2506. Count Pairs Of Similar Strings

Problem

You are given a 0-indexed string array words.

Two strings are similar if they consist of the same characters.

For example, "abca" and "cba" are similar since both consist of characters 'a', 'b', and 'c'.
However, "abacba" and "bcfd" are not similar since they do not consist of the same characters.

Return the number of pairs (i, j) such that 0 <= i < j <= word.length - 1 and the two strings words[i] and words[j] are similar.

https://leetcode.cn/problems/count-pairs-of-similar-strings/

Example 1:

Input: words = ["aba","aabb","abcd","bac","aabc"]
Output: 2
Explanation: There are 2 pairs that satisfy the conditions:

i = 0 and j = 1 : both words[0] and words[1] only consist of characters 'a' and 'b'.

i = 3 and j = 4 : both words[3] and words[4] only consist of characters 'a', 'b', and 'c'.

Example 2:

Input: words = ["aabb","ab","ba"]
Output: 3
Explanation: There are 3 pairs that satisfy the conditions:

i = 0 and j = 1 : both words[0] and words[1] only consist of characters 'a' and 'b'.

i = 0 and j = 2 : both words[0] and words[2] only consist of characters 'a' and 'b'.
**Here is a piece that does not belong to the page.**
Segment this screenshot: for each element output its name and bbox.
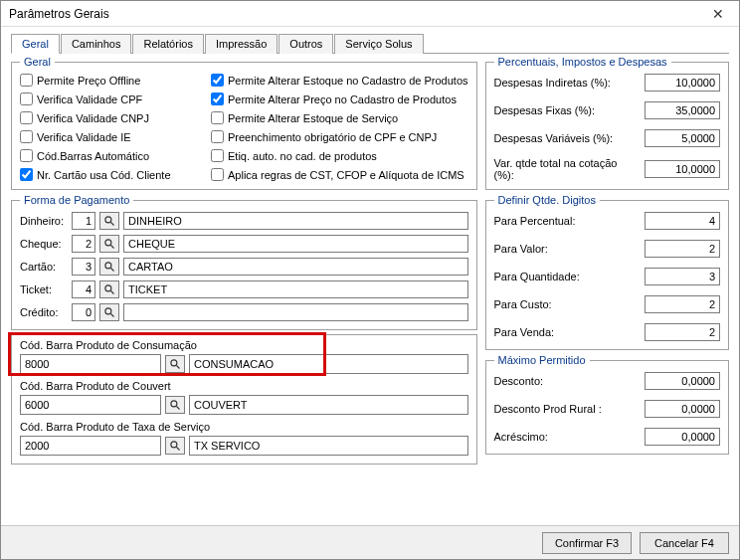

i = 1 and j = 2 : both words[1] and words[2] only consist of characters 'a' and 'b'.

Example 3:

Input: words = ["nba","cba","dba"]
Output: 0
Explanation: Since there does not exist any pair that satisfies the conditions, we return 0.

Constraints:

1 <= words.length <= 100
1 <= words[i].length <= 100
words[i] consist of only lowercase English letters.

Test Cases

1 2	class Solution: def similarPairs(self, words: List[str]) -> int:

solution_test.py

import pytest

from solution import Solution


@pytest.mark.parametrize('words, expected', [
    (["aba","aabb","abcd","bac","aabc"], 2),
    (["aabb","ab","ba"], 3),
    (["nba","cba","dba"], 0),
])
@pytest.mark.parametrize('sol', [Solution()])
def test_solution(sol, words, expected):
    assert sol.similarPairs(words) == expected

Thoughts

对 words 中的单词按照每个单词的构成字符分组，具有相同构成字符的单词放到同一组。设这一组有 m 个单词，那么这一组单词对结果的贡献值为 m * (m - 1) / 2。

分组的时候用字典，value 只需要记录该组内单词的个数，key 可以有多种选择，比如通过 hash set 得到单词中各不相同的所有字符，然后排序，用元组或者拼成字符串；Python 中还可以直接用 frozenset。字典的 key 必需用不可变的值（immutable）。

时间复杂度 O(n * W)，空间复杂度 O(n)，其中 W 是单词的长度。

Code

solution.py

from collections import defaultdict


class Solution:
    def similarPairs(self, words: list[str]) -> int:
        counts: dict[tuple[str], int] = defaultdict(int) # sorted chars -> count
        for word in words:
            chars = tuple(sorted(set(word)))
            counts[chars] += 1

        total = 0
        for count in counts.values():
            total += count * (count - 1) // 2

        return total